Rent to buy houses and conventional purchase agreements can influence your monthly payment. Likewise, ownership costs like private mortgage insurance, property taxes, and home insurance can increase your financial requirements.
Using an example, a $150,000 home price requires buyers to have a $4,500 down payment. The monthly loan payment may be $613, but taxes and other fees could increase the mortgage to $833 each month.
Prospective homeowners should keep the following figures in mind:
- Their purchase budget or how much they can borrow
- Down payment of 3 percent of the purchase price
- Homeowner costs like property taxes, home insurance, and mortgage insurance
- Their HCV amount
A PHA representative can help applicants set a purchase budget that reflects their income and the Section 8 voucher amount. Someone with an annual household income of $20,000 may only qualify for a loan around $105,000.
Homeowners must put at least 30 percent but no more than 40 percent of their monthly income towards their mortgage. However, the PHA will limit how much recipients can receive, so families may have to pay more. For an annual household income of $20,000, homeowners would need to pay at least $500 a month.

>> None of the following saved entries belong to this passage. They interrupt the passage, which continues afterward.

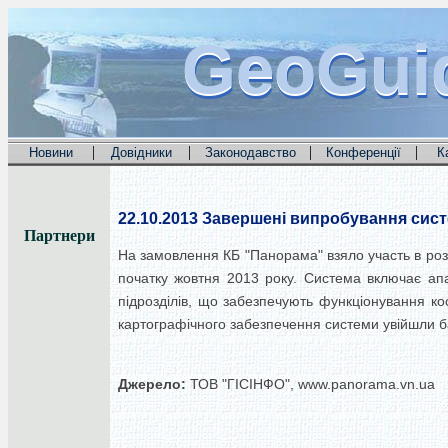
GeoGui
GeoGui
GeoGui
|
|
|
|
Новини
Довідники
Законодавство
Конференції
К
22.10.2013
Завершені випробування сист
Партнери
На замовлення КБ "Панорама" взяло участь в ро
початку жовтня 2013 року. Система включає апа
підрозділів, що забезпечують функціонування к
картографічного забезпечення системи увійшли баз
Джерело:
ТОВ "ГІСІНФО", www.panorama.vn.ua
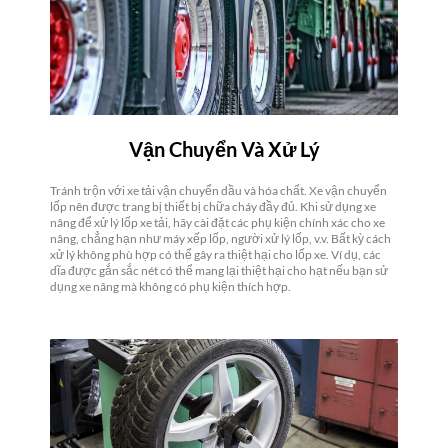
Vận Chuyển Và Xử Lý
Tránh trộn với xe tải vận chuyển dầu và hóa chất. Xe vận chuyển
lốp nên được trang bị thiết bị chữa cháy đầy đủ. Khi sử dụng xe
nâng để xử lý lốp xe tải, hãy cài đặt các phụ kiện chính xác cho xe
nâng, chẳng hạn như máy xếp lốp, người xử lý lốp, v.v. Bất kỳ cách
xử lý không phù hợp có thể gây ra thiệt hại cho lốp xe. Ví dụ, các
dĩa được gắn sắc nét có thể mang lại thiệt hại cho hạt nếu bạn sử
dụng xe nâng mà không có phụ kiện thích hợp.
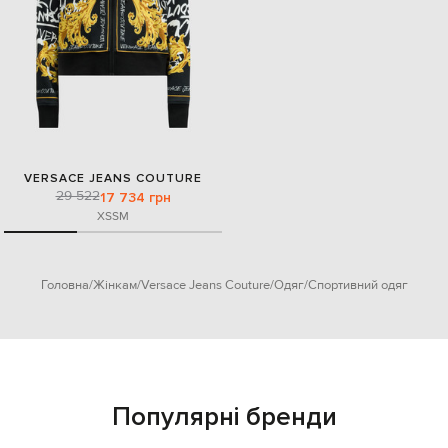
VERSACE JEANS COUTURE
29 522
17 734 грн
XS
S
M
Головна
Жінкам
Versace Jeans Couture
Одяг
Спортивний одяг
Популярні бренди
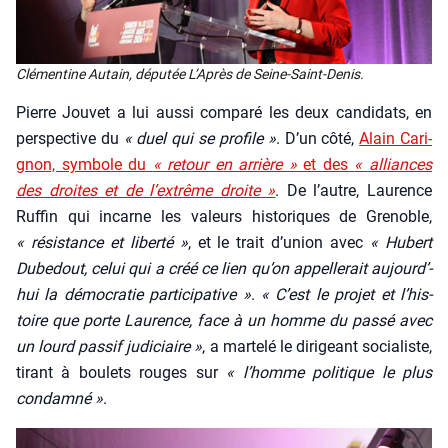
Clé­men­tine Autain, dépu­tée L’A­près de Seine-Saint-Denis.
Pierre Jou­vet a lui aus­si com­pa­ré les deux can­di­dats, en
pers­pec­tive du
« duel qui se pro­file »
. D’un côté,
Alain Cari­
gnon, sym­bole du
« retour en arrière »
et des
« alliances
des droites et de l’ex­trême droite »
. De l’autre, Lau­rence
Ruf­fin qui incarne les valeurs his­to­riques de Gre­noble,
« résis­tance et liber­té »
, et le trait d’u­nion avec
« Hubert
Dube­dout, celui qui a créé ce lien qu’on appel­le­rait aujourd’­
hui la démo­cra­tie par­ti­ci­pa­tive »
.
« C’est le pro­jet et l’his­
toire que porte Lau­rence, face à un homme du pas­sé avec
un lourd pas­sif judi­ciaire »
, a mar­te­lé le diri­geant socia­liste,
tirant à bou­lets rouges sur
« l’homme poli­tique le plus
condam­né »
.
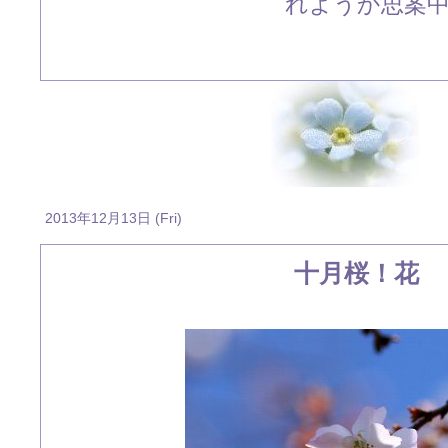
れようか思案
2013年12月13日 (Fri)
十月桜！花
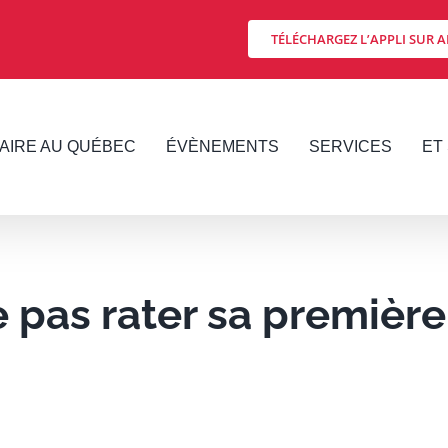
TÉLÉCHARGEZ L’APPLI SUR A
FAIRE AU QUÉBEC
ÉVÈNEMENTS
SERVICES
ET 
pas rater sa première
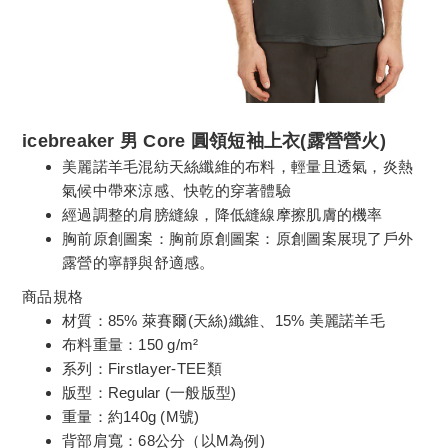
icebreaker
男 Core 圓領短袖上衣(露營營火)
美麗諾羊毛混紡天絲纖維的布料，輕量且透氣，炎熱
氣候中帶來涼感、快乾的穿著體驗
經過調整的肩膀縫線，降低縫線摩擦肌膚的機率
胸前原創圖案：胸前原創圖案：原創圖案展現了戶外
露營的寧靜與舒適感。
商品規格
材質：85% 萊賽爾(天絲)纖維、15% 美麗諾羊毛
布料重量：150 g/m²
系列：Firstlayer-TEE類
版型：Regular (一般版型)
重量：約140g (M號)
背部肩寬：68公分（以M為例)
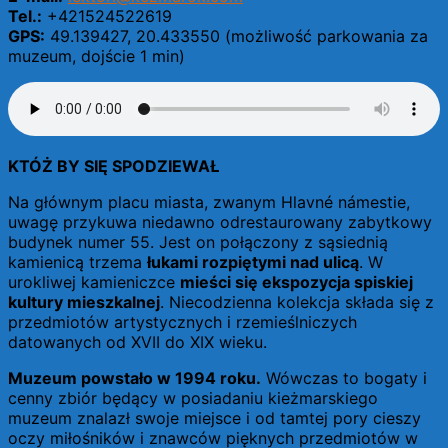
Tel.:
+421524522619
GPS:
49.139427, 20.433550 (możliwość parkowania za
muzeum, dojście 1 min)
KTÓŻ BY SIĘ SPODZIEWAŁ
Na głównym placu miasta, zwanym Hlavné námestie,
uwagę przykuwa niedawno odrestaurowany zabytkowy
budynek numer 55. Jest on połączony z sąsiednią
kamienicą trzema
łukami rozpiętymi nad ulicą
. W
urokliwej kamieniczce
mieści się ekspozycja spiskiej
kultury mieszkalnej
. Niecodzienna kolekcja składa się z
przedmiotów artystycznych i rzemieślniczych
datowanych od XVII do XIX wieku.
Muzeum powstało w 1994 roku.
Wówczas to bogaty i
cenny zbiór będący w posiadaniu kieżmarskiego
muzeum znalazł swoje miejsce i od tamtej pory cieszy
oczy miłośników i znawców pięknych przedmiotów w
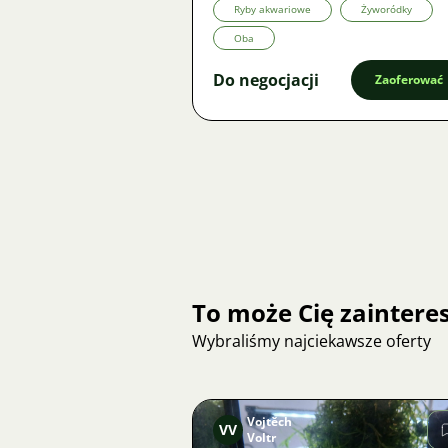
Ryby akwariowe
Żyworódky
Oba
Do negocjacji
Zaoferować
To może Cię zainter
Wybraliśmy najciekawsze oferty
Vojtěch
VV
Voltr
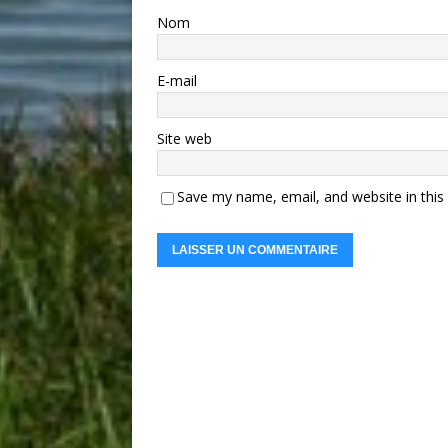
Nom
E-mail
Site web
Save my name, email, and website in this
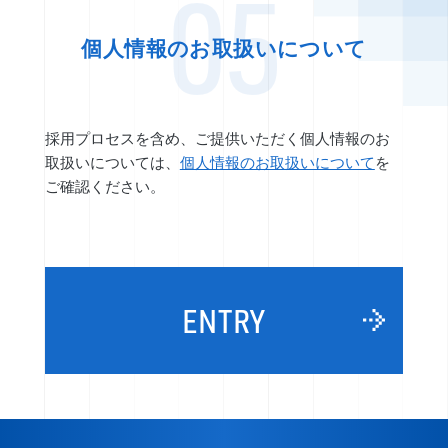
05
個人情報のお取扱いについて
採用プロセスを含め、ご提供いただく個人情報のお
取扱いについては、
個人情報のお取扱いについて
を
ご確認ください。
ENTRY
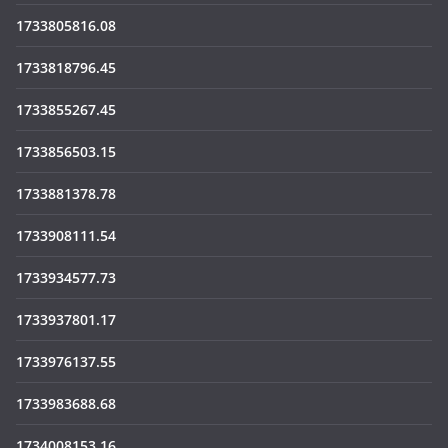
1733805816.08
1733818796.45
1733855267.45
1733856503.15
1733881378.78
1733908111.54
1733934577.73
1733937801.17
1733976137.55
1733983688.68
1734008153.16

Typically, HCV renters can expect the same or similar amount to what they received for rent. But the PHA will still compare the new housing expenses to the household income.
Changes to a beneficiaries’ household or income can influence the voucher amount. The birth or adoption of a child could increase the sum.
If a household with an income of $20,000 qualifies for a $150,000 loan, they may need to pay $500 of the $933 total payment. The PHA would pay the remaining $433.
HCV homeowners can receive monthly assistance for up to 15 years for mortgages with terms longer than 20 years. Property owners with terms shorter than 20 years can only receive vouchers for 10 years. After the 10- or 15-year assistance period, homeowners will need to pay the mortgage payment on their own.
Homeowners must follow the PHA’s regulations to continue to receive assistance. The household must only be home to those listed with the PHA. Owners cannot rent out a portion of their home to a tenant.
Homebuyers can choose the one-time down payment assistance option instead of the ongoing monthly vouchers. The maximum amount households can receive for a down payment may be the equivalent of a year of vouchers.